Or crack jokes on a studio FB .....squirrels!


----------



## CherylL (Feb 2, 2013)

I know grad students that delete their FB accounts when job searching and then open up a new account after getting hired.  I have a few students that have changed their names on FB.  This is a huge invasion of privacy.  You wouldn't be asked to hand over the keys to your house or apartment so the prospective employer can come in and snoop.

Article about a new law in Illinois. 

I like FB to keep in touch with family & friends around the country and around the world.  Better than emailing photos.   It is also convenient when we have large groups of students over for dinner.  I just create an event and then I know how many & who is coming.  Some have dietary restrictions.


----------



## mjhoward (Feb 2, 2013)

I don't have a facebook account.  The most amateur of hackers can get anything they want from a facebook account, it is *very* insecure.  At one point you didn't even have to "hack" facebook to get the info you wanted, their development kit for making facebook apps had enough flaws that a developer basically was given access to accounts.  Even information that you don't think is relevant can leave you vulnerable to all types of social engineering attacks and even burglaries from locals.  I still can't understand why anyone would 'check in' anywhere and have that posted online for the entire city to see.  All a thief has to do is pick a house, check the name on an envelope in the mailbox, look them up on facebook, and wait for them to 'check in' somewhere to let the thief know they won't be home for a while.  It's even worse when people post their vacation plans... "come rob me!"


----------



## 480sparky (Feb 2, 2013)

mjhoward said:


> I don't have a facebook account.  The most amateur of hackers can get anything they want from a facebook account, it is *very* insecure.  At one point you didn't even have to "hack" facebook to get the info you wanted, their development kit for making facebook apps had enough flaws that a developer basically was given access to accounts.  Even information that you don't think is relevant can leave you vulnerable to all types of social engineering attacks and even burglaries from locals.  I still can't understand why anyone would 'check in' anywhere and have that posted online for the entire city to see.  All a thief has to do is pick a house, check the name on an envelope in the mailbox, look them up on facebook, and wait for them to 'check in' somewhere to let the thief know they won't be home for a while.  It's even worse when people post their vacation plans... "come rob me!"

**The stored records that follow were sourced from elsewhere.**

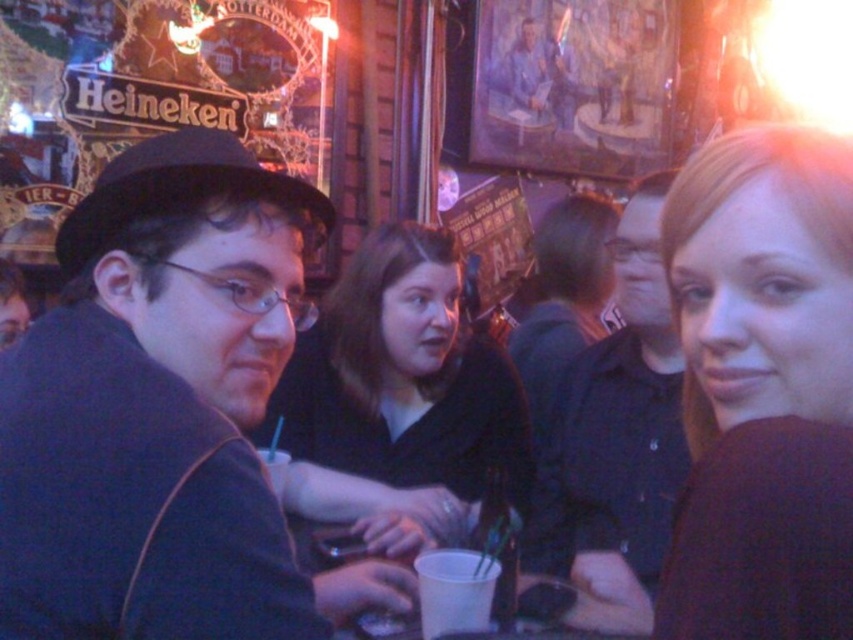 Does point (587, 436) come in front of point (498, 563)?

No, it is behind (498, 563).

Which is behind, point (619, 492) or point (454, 557)?

The point (619, 492) is more distant.

At what (x,y) coordinates should I click in order to perform the action: click on dark blue shirt at center. Please return your answer as a coordinate pair (x, y). Image resolution: width=853 pixels, height=640 pixels. Looking at the image, I should click on (619, 440).

Is the position of dark gray coat at left more distant than that of white paper cup at center?

No, it is not.

In the scene shown: Does dark gray coat at left have a larger size compared to white paper cup at center?

Yes.

Who is more distant from viewer, [77,385] or [494,560]?

The point [494,560] is behind.

This screenshot has width=853, height=640. I want to click on dark gray coat at left, so click(x=165, y=412).

Between dark gray coat at left and matte black shirt at center, which one appears on the right side from the viewer's perspective?

matte black shirt at center

In the scene shown: Is dark gray coat at left smaller than matte black shirt at center?

Yes.

Which is behind, point (39, 340) or point (405, 518)?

That's why all the stuff I entered when I signed up is nonsense.


----------



## techniker (Feb 2, 2013)

I received an email regarding a class action lawsuit for Facebook users who's images were used in an ad campaign without a release. I am eligible to receive up to ten dollars and conclude that it doesn't pay NOT to use Facebook.


----------



## 480sparky (Feb 2, 2013)

techniker said:


> I received an email regarding a class action lawsuit for Facebook users who's images were used in an ad campaign without a release. I am eligible to receive up to ten dollars and conclude that it doesn't pay NOT to use Facebook.



It will cost you $10 in Notary fees and registered/certified postage alone.


----------



## Tee (Feb 2, 2013)

O|||||||O said:


> They typically call it a 'shoulder check', or something like that.  They'll have you log in at their office, so they can see your wall as it appears to you.  I would probably just walk out of the interview at that point.  A company that resorts to that is not a company I would want to work for.



That's interesting.  I've heard of HR perusing profiles but never an actual on-site check.  I gotta call my brother who's high up in a Fortune 500 company and ask if they do that.  Then I'm gonna scold him if they do.


----------



## Josh66 (Feb 2, 2013)

Tee said:


> O|||||||O said:
> 
> 
> > They typically call it a 'shoulder check', or something like that.  They'll have you log in at their office, so they can see your wall as it appears to you.  I would probably just walk out of the interview at that point.  A company that resorts to that is not a company I would want to work for.
> ...


I don't personally know anybody that has been asked to log into Facebook during an interview, but they talk about it all the time on the news and shows like 20/20.  As much press as it's been getting, you'd have to think it happens a lot...  Or did, at least.  Some States have passed laws making it illegal.

If my HR department decided to look me up, they wouldn't see much.  I have almost nothing visible to the general public.  When they want to see your account, as you see it, that's crossing the line...


----------



## techniker (Feb 3, 2013)

480sparky said:


> techniker said:
> 
> 
> > I received an email regarding a class action lawsuit for Facebook users who's images were used in an ad campaign without a release. I am eligible to receive up to ten dollars and conclude that it doesn't pay NOT to use Facebook.
> ...



Thank you that, Buzz Killington.


----------



## CA_ (Feb 3, 2013)

I'm on facebook, it's invaluable for networking; I also run marketing for my band, and it helps pick up photography jobs too. I also don't really have anything to hide. Generally, if I wouldn't want my employer seeing particular pictures, I probably wouldn't want my family to see them either, so they wouldn't be online to begin with. 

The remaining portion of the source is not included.